GOAL OF THE EXERCISE
Among the entries below, take the line with "through the entire" and the line with "social life as well as your healthcare.", and output them and every line between them exactly, with nothing else.
[EXTRACTED DATA Boundary: Start]
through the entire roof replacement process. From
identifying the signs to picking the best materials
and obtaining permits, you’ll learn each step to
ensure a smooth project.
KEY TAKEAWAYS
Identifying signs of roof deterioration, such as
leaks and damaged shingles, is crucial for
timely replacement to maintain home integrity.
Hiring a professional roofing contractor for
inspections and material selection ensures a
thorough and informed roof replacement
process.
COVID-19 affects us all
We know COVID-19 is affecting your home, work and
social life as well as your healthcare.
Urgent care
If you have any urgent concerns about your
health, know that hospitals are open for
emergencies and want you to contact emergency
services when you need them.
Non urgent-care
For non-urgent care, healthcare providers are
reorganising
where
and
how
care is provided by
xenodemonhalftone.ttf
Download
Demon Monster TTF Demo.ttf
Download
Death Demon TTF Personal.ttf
[EXTRACTED DATA Boundary: End]
[EXTRACTED DATA Boundary: Start]
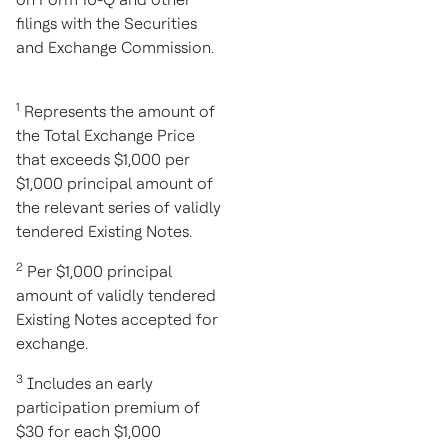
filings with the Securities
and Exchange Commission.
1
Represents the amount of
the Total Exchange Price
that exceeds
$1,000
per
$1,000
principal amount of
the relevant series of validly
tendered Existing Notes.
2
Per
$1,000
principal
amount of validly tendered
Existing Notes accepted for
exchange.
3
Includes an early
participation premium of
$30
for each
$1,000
[EXTRACTED DATA Boundary: End]
[EXTRACTED DATA Boundary: Start]
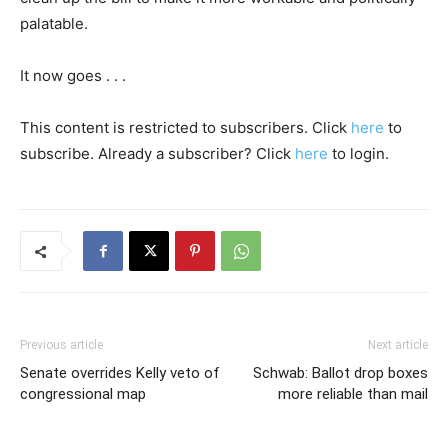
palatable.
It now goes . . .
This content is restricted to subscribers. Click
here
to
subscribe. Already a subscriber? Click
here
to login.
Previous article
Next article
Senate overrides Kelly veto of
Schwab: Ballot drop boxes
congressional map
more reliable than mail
[EXTRACTED DATA Boundary: End]
SOLUTION TO THIS TASK
through the entire roof replacement process. From
identifying the signs to picking the best materials
and obtaining permits, you’ll learn each step to
ensure a smooth project.
KEY TAKEAWAYS
Identifying signs of roof deterioration, such as
leaks and damaged shingles, is crucial for
timely replacement to maintain home integrity.
Hiring a professional roofing contractor for
inspections and material selection ensures a
thorough and informed roof replacement
process.
COVID-19 affects us all
We know COVID-19 is affecting your home, work and
social life as well as your healthcare.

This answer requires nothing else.